* [ACTION ITEM] The required output is the line with "Пользователи" and each line that follows it to the end of the entries below, copied exactly and with nothing added.
Start of Block
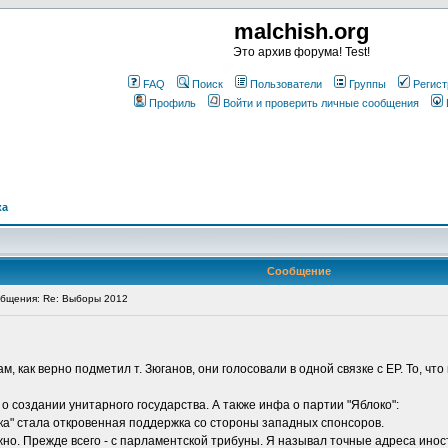
malchish.org
Это архив форума! Test!
FAQ
Поиск
Пользователи
Группы
Регист
Профиль
Войти и проверить личные сообщения
ка
Сообщение
бщения: Re: Выборы 2012
м, как верно подметил т. Зюганов, они голосовали в одной связке с ЕР. То, чт
 о создании унитарного государства. А также инфа о партии "Яблоко":
а" стала откровенная поддержка со стороны западных спонсоров.
 можно. Прежде всего - с парламентской трибуны. Я называл точные адреса ин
End of Block
* [EXERCISE SOLUTION]
Пользователи
Группы
Регист
Профиль
Войти и проверить личные сообщения
ка
Сообщение
бщения: Re: Выборы 2012
м, как верно подметил т. Зюганов, они голосовали в одной связке с ЕР. То, чт
 о создании унитарного государства. А также инфа о партии "Яблоко":
а" стала откровенная поддержка со стороны западных спонсоров.
 можно. Прежде всего - с парламентской трибуны. Я называл точные адреса ин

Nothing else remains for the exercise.